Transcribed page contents
|---|
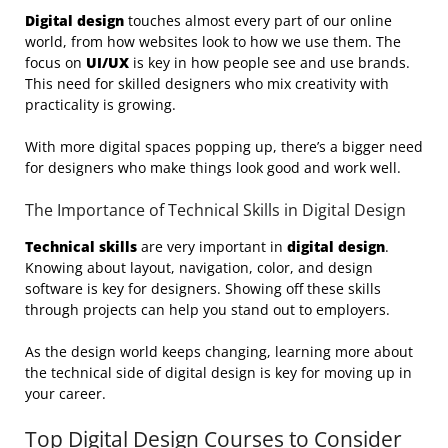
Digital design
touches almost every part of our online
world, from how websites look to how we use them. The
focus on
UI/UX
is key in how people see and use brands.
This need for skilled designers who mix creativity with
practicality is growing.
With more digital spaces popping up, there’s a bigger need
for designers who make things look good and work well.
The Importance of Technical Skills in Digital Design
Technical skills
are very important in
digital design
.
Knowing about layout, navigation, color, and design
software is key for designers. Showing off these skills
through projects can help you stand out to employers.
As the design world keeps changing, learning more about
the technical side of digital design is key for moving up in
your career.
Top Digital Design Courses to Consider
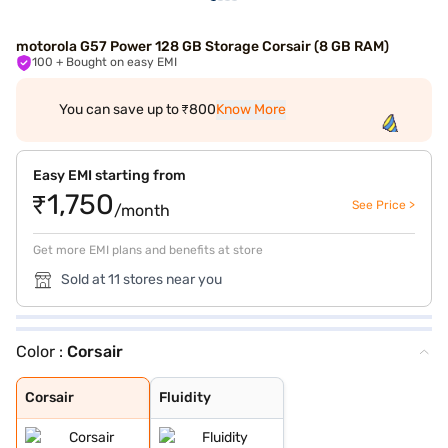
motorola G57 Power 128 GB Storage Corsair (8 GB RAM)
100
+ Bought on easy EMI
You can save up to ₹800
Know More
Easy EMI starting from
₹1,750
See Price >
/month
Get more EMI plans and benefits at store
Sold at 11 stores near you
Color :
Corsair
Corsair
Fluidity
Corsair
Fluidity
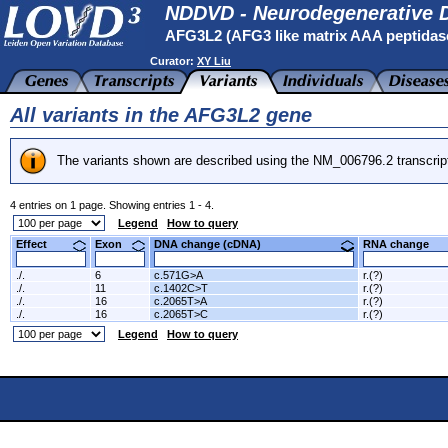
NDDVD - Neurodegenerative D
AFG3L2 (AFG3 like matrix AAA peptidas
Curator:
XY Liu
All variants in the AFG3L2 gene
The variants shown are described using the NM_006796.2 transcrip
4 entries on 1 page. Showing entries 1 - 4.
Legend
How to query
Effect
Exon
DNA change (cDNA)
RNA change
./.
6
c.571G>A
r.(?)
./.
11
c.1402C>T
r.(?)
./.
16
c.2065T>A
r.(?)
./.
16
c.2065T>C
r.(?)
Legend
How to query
|---|
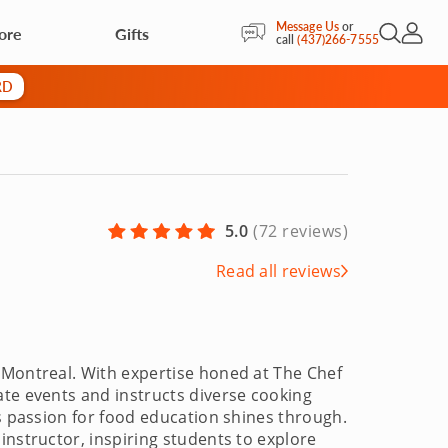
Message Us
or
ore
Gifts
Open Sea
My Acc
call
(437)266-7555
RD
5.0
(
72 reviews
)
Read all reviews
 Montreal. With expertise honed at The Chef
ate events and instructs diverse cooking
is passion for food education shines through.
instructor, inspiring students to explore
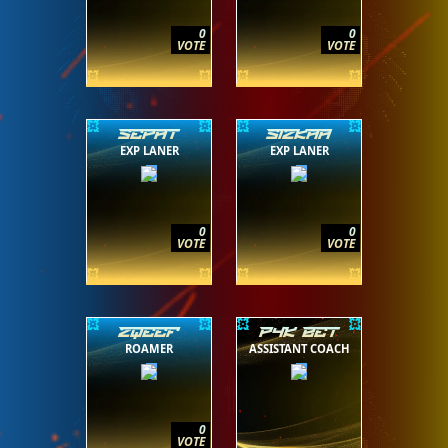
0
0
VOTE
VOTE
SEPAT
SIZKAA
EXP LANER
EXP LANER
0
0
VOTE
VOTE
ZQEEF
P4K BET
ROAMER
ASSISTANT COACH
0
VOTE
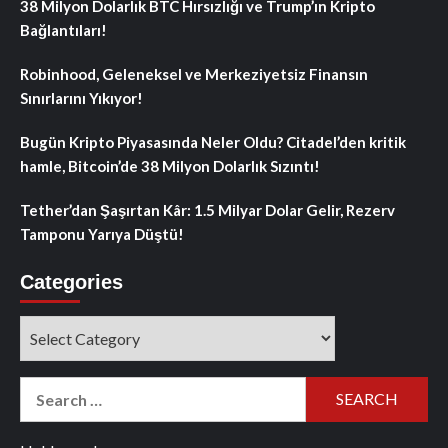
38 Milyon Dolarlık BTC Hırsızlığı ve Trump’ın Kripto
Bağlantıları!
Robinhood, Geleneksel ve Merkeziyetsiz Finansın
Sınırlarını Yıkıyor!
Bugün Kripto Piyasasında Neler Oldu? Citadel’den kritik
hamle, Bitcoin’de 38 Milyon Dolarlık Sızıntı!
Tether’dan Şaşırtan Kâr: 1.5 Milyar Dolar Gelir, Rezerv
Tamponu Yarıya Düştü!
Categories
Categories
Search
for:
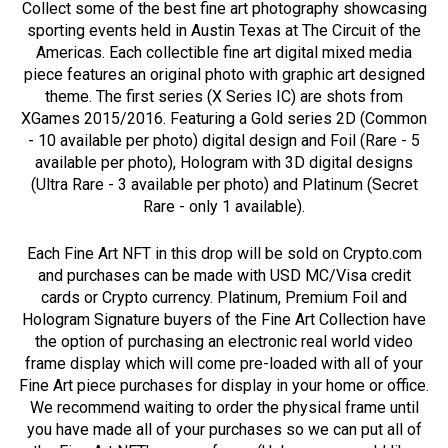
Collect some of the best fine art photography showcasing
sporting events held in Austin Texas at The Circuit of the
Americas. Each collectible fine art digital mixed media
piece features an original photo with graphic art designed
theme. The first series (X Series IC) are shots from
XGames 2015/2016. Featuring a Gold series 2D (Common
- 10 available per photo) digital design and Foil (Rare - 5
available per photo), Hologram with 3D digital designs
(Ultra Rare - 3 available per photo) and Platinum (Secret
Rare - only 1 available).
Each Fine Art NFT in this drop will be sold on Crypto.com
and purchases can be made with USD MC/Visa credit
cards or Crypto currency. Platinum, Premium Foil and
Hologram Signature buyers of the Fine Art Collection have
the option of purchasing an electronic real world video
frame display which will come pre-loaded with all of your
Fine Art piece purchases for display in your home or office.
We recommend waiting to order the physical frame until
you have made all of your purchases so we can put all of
|---|
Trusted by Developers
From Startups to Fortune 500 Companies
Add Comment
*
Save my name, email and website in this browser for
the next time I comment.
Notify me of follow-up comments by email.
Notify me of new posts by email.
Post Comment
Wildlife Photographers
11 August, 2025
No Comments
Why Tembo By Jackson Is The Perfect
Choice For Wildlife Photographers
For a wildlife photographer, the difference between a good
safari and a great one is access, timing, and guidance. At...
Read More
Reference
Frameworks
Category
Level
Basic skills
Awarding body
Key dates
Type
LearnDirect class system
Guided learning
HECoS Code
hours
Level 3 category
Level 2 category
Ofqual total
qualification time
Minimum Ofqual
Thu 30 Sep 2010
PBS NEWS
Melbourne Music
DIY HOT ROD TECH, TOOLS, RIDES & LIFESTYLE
|---|
Copy each line of the records that contains the word "will".

Result for this exercise:
Each Fine Art NFT in this drop will be sold on Crypto.com
frame display which will come pre-loaded with all of your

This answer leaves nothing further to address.